By mathematical deductions and simple iterations, West Indies beat England. England beat India. India beat Australia. England beat Sri Lanka. Australia beat Sri Lanka. So, how does the pedestal look after what has been a rather surprising and phenomenal year for Test cricket at a time when Twenty20 has dominated agendas for a decade and the ICC Cricket World Cup is the next itinerary teams are setting their sights on?
While any win for the West Indies brings back a sense of nostalgia given that the Caribbean islands have produced some of cricket’s finest champions in the yesteryears, one cannot unfortunately deride the fact that the Test teams currently on show are not an entirely settled bunch. In many ways, the fickle weather play of the England team – their struggles from the previous Ashes being relived in terms of their batting, has meant that the quality of the battle on show is suffering because of the malaise of the modern game.
While it makes Test cricket rather intriguing, there is plenty of room for improvement. What is worthy to note is that while England have lapsed badly in their attempt to stay consistent and improve since that Ashes debacle, West Indies, despite the greater propensity of their players to defect to the Twenty20 leagues, have managed to put together a team that can withstand the pressure of Test cricket enough to make a sizeable dent on the landscape even if this one has been a long time coming, if one leaves out Bangladesh and Zimbabwe.
West Indies’ own cricket has oscillated from hope to misery once too often and while they have every right to rejoice this renewed hope, a lot will, also, depend, on the manner in which they now approach the dead rubber in the form of the third Test given that they have won the Test series comprehensively and also, because they will miss the double centurion and captain, Jason Holder, from the third Test as a measure of penalty for slow over rate which could considerably undermine the team given that Holder has been crucial to picking up wickets as well.

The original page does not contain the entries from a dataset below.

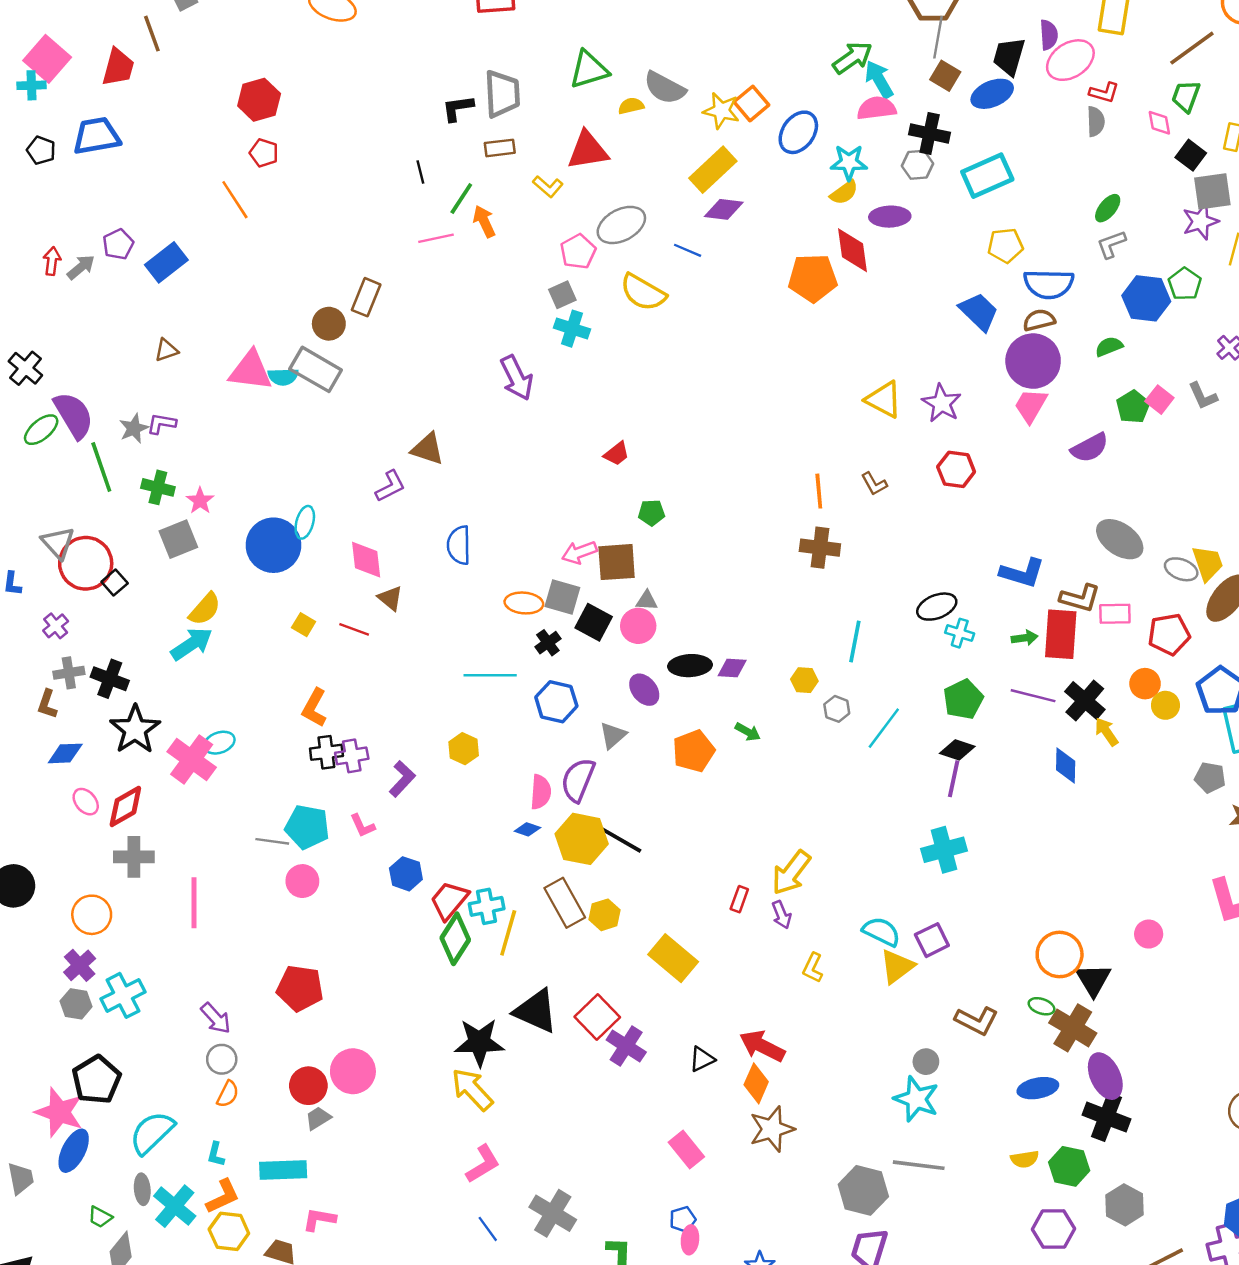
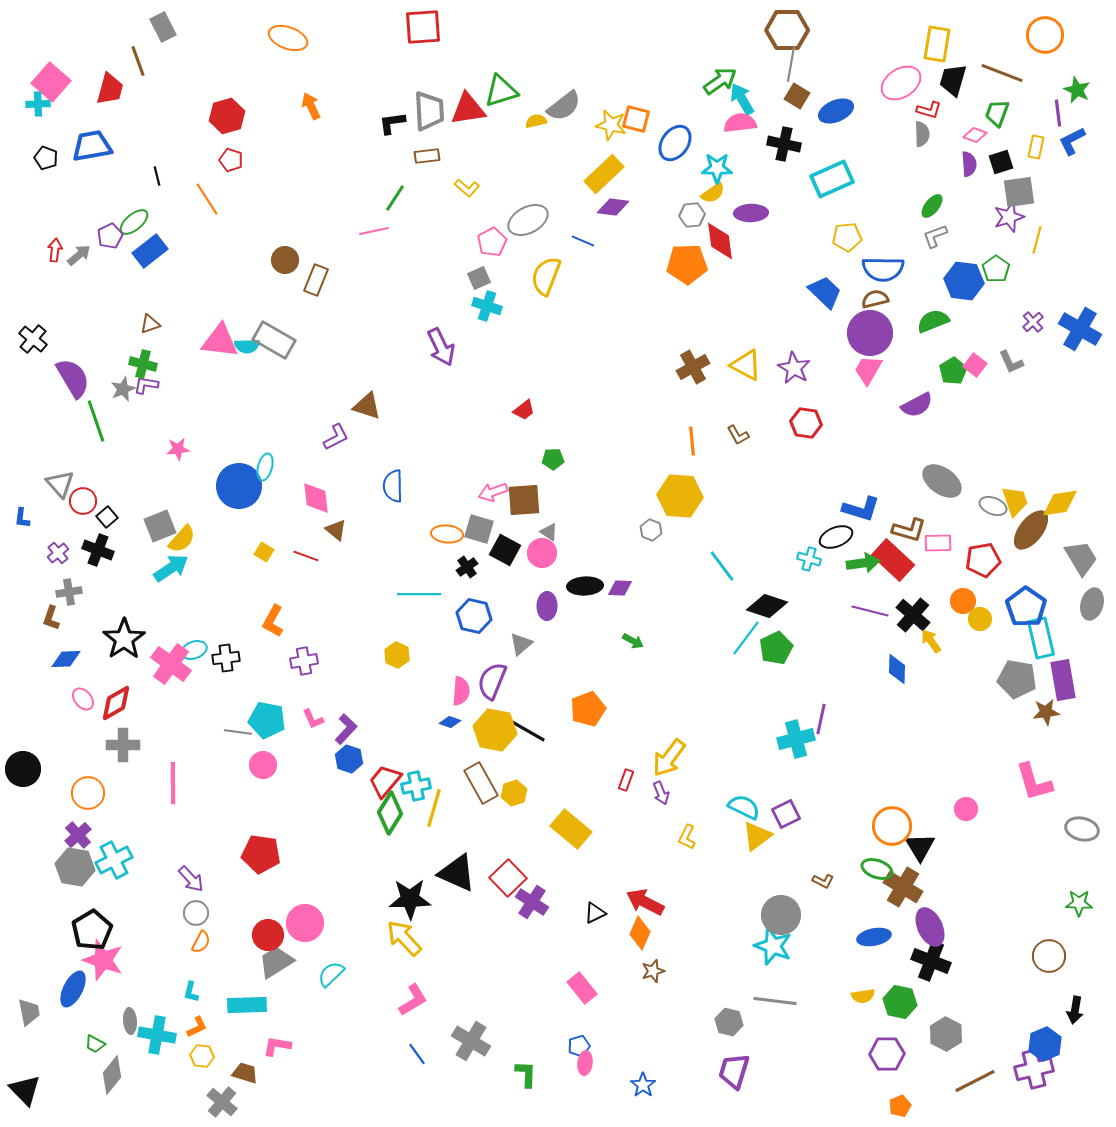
purple semicircle: (1049, 35) -> (969, 164), moved
brown line: (1192, 48) -> (1002, 73), turned 57
black trapezoid: (1009, 56) -> (953, 80), moved
gray semicircle: (665, 88) -> (564, 106), turned -66
orange square: (751, 103) -> (636, 119), turned -36
pink diamond: (1159, 123) -> (975, 135), turned -60
red triangle: (588, 150) -> (468, 109), moved
black square: (1191, 155) -> (1001, 162), turned 35
gray hexagon: (918, 165) -> (692, 215), moved
black line: (420, 172) -> (157, 176), moved
orange arrow: (484, 221) -> (311, 106), moved
yellow semicircle: (643, 292) -> (546, 276), turned 81
brown circle: (329, 324) -> (285, 260), moved
green semicircle: (1109, 347) -> (933, 321), size x1.4
green ellipse: (41, 430) -> (134, 222), moved
green cross: (158, 487) -> (143, 364), moved
pink star: (200, 501) -> (178, 449), turned 30
gray square: (178, 539) -> (160, 526), moved
brown cross: (820, 548) -> (693, 367), moved, turned -36
red circle: (86, 563) -> (83, 501), size x0.6
gray triangle: (647, 601) -> (549, 532), turned 30
black ellipse: (937, 607) -> (836, 537), moved
red rectangle: (1061, 634) -> (893, 560), turned -51
green arrow: (1025, 638) -> (863, 563), size x1.5
cyan line: (855, 642) -> (722, 566), turned -48
black cross: (110, 679) -> (98, 550), moved
yellow hexagon: (804, 680) -> (680, 496), moved, size x2.0
purple ellipse: (644, 690) -> (547, 606), turned 40
green pentagon: (963, 699) -> (776, 648), moved
gray hexagon: (837, 709) -> (651, 530), moved
black diamond: (957, 750) -> (767, 606), moved, size x1.4
orange pentagon: (694, 751) -> (588, 709), moved
black cross: (326, 752) -> (226, 658), moved
gray pentagon: (1210, 778) -> (1017, 679), size x1.5
purple L-shape: (402, 779) -> (346, 729), moved
purple line: (954, 779) -> (821, 719), moved
gray hexagon: (76, 1004) -> (75, 867), size x1.5
green ellipse: (1041, 1006) -> (877, 869), size x1.4
brown L-shape: (976, 1021) -> (823, 881), size x0.6
gray circle: (926, 1062) -> (781, 915), size x1.8
pink star: (59, 1112) -> (103, 960), moved
gray trapezoid: (318, 1118) -> (276, 962), size x1.6
brown star: (772, 1129) -> (653, 971), size x0.6
cyan semicircle: (152, 1133) -> (331, 974), moved, size x0.7
gray hexagon: (863, 1190) -> (729, 1022), size x0.7
orange L-shape: (223, 1196) -> (197, 1027), size x0.7
cyan cross: (175, 1206) -> (157, 1035), turned -30
yellow hexagon: (229, 1231) -> (202, 1056), size x0.7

With both teams struggling for consistency, while one would like to think this is an isolated problem, the fact cannot be overlooked that the rest of the cricket world including India who are euphoric about their trip down under after suffering a rather ignominious loss of a golden opportunity in England prior to the tour of Australia, cannot rest easy/ The state of Test cricket as it stands suggests that even while the rankings keep it interesting, they are not really the reflection of the current state of affairs nor are they the basis on which betting predictions can be made.